● WHAT YOU SHOULD DO: Go through the records below line by line. Count the lines with "Nissan" and give the count alone.

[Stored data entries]
BEGIN
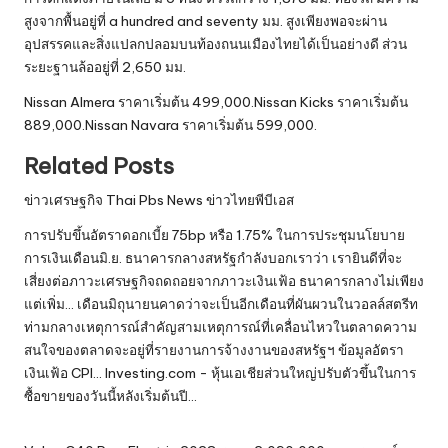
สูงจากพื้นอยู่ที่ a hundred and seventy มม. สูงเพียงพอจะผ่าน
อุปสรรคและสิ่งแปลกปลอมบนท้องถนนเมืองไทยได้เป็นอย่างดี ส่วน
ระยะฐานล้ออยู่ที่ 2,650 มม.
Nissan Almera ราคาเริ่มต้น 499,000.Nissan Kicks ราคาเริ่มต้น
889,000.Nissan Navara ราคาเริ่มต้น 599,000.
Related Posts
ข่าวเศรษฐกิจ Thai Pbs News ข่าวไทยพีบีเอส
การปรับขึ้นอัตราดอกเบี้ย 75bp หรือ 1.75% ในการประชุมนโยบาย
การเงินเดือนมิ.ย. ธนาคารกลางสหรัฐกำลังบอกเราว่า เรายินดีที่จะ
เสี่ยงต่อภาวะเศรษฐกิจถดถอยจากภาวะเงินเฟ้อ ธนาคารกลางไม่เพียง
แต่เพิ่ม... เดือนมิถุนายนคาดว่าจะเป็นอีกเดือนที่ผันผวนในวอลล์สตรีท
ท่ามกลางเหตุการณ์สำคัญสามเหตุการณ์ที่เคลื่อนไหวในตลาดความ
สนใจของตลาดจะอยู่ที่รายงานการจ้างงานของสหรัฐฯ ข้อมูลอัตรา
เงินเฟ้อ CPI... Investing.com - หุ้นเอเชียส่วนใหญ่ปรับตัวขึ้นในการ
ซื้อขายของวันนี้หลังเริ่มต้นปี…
END
BEGIN
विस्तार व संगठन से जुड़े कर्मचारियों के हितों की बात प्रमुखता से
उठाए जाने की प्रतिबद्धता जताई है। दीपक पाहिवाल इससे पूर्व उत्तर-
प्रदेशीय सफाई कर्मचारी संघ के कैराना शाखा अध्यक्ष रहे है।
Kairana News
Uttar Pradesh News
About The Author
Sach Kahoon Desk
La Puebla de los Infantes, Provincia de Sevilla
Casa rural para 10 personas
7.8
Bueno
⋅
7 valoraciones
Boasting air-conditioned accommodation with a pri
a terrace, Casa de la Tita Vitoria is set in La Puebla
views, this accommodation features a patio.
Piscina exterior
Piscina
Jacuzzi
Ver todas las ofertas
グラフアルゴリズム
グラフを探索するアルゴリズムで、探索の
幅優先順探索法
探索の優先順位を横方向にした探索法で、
END
BEGIN
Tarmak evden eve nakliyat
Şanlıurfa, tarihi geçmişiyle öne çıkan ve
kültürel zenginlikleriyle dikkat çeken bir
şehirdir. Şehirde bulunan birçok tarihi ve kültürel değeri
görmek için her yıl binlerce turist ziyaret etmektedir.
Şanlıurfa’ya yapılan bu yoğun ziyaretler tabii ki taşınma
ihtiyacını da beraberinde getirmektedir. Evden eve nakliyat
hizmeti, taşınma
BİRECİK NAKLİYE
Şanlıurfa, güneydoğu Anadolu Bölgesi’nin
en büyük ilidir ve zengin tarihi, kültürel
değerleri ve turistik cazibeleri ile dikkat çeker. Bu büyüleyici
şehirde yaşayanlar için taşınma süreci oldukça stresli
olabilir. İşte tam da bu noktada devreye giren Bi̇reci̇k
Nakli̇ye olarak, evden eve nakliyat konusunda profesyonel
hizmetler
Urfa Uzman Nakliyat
END
● YOUR RESPONSE: 2